Comment la tendance pourrait-elle s'inverser ? Alors que les journaux phares du paysage médiatique français sont sensiblement les mêmes qu'il y a vingt ans et que très peu de nouveaux titres émergent, quel avenir voyez-vous à la question de la concentration de la presse en France ? Quelles pourraient être les solutions ?  

Nous avons très peu de visibilité dans une mutation qui multiplie les zones d’incertitude. L’heure n’est sans doute plus à la création de quotidiens ou très marginalement comme l’ont montré les exemples des gratuits au début de la décennie 2000 ou la création de l’Opinion.

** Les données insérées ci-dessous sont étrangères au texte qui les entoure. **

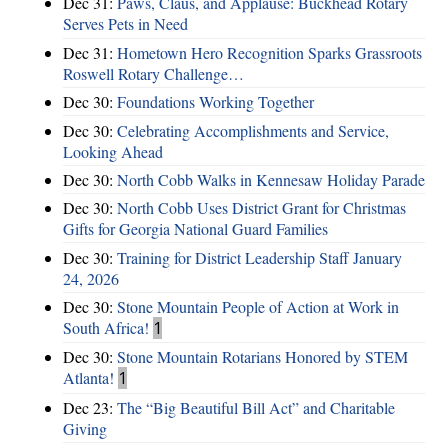
Dec 31:
Paws, Claus, and Applause: Buckhead Rotary
Serves Pets in Need
Dec 31:
Hometown Hero Recognition Sparks Grassroots
Roswell Rotary Challenge…
Dec 30:
Foundations Working Together
Dec 30:
Celebrating Accomplishments and Service,
Looking Ahead
Dec 30:
North Cobb Walks in Kennesaw Holiday Parade
Dec 30:
North Cobb Uses District Grant for Christmas
Gifts for Georgia National Guard Families
Dec 30:
Training for District Leadership Staff January
24, 2026
Dec 30:
Stone Mountain People of Action at Work in
South Africa!
1
Dec 30:
Stone Mountain Rotarians Honored by STEM
Atlanta!
1
Dec 23:
The “Big Beautiful Bill Act” and Charitable
Giving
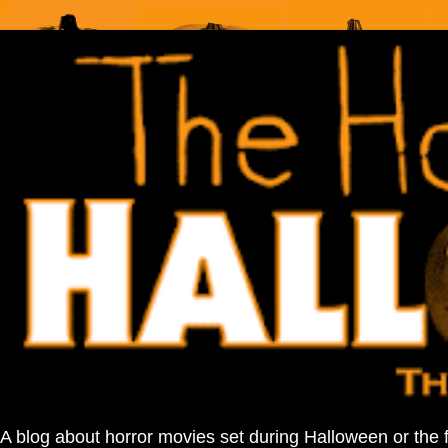
A blog about horror movies set during Halloween or the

Pour moi la question du pluralisme se jouera toujours plus dans l’espace ouvert par la presse en ligne et les pure players qui y voient le jour. L’énergie, la créativité, l’innovation du fond, de la forme, des modes d’organisation se trouve et se trouvera principalement à ce niveau. Cette presse en ligne peut être la proie des infomédiaires. Les exemples nord-américains, à commencer par le HuffingtonPost montrent que des success story sont aussi possible à ce niveau. Aux politiques de réfléchir aux moyens d’amplifier ce mouvement de création et de croissance des nouveaux acteurs, tout en facilitant la mutation nécessaire des médias traditionnels, à commencer par les quotidiens. C’est peu dire que ces questions nouvelles sont peu prises en charge encore à ce niveau, sachant que l’échelle nationale est certainement insuffisante et qu’il faudra très vite que les instances européennes s’en emparent, comme l’illustre le feuilleton des relations entre les presse quotidiennes belges, allemandes, françaises, etc. et Google.

Note : Xavier Niel est un actionnaire minoritaire du site Atlantico.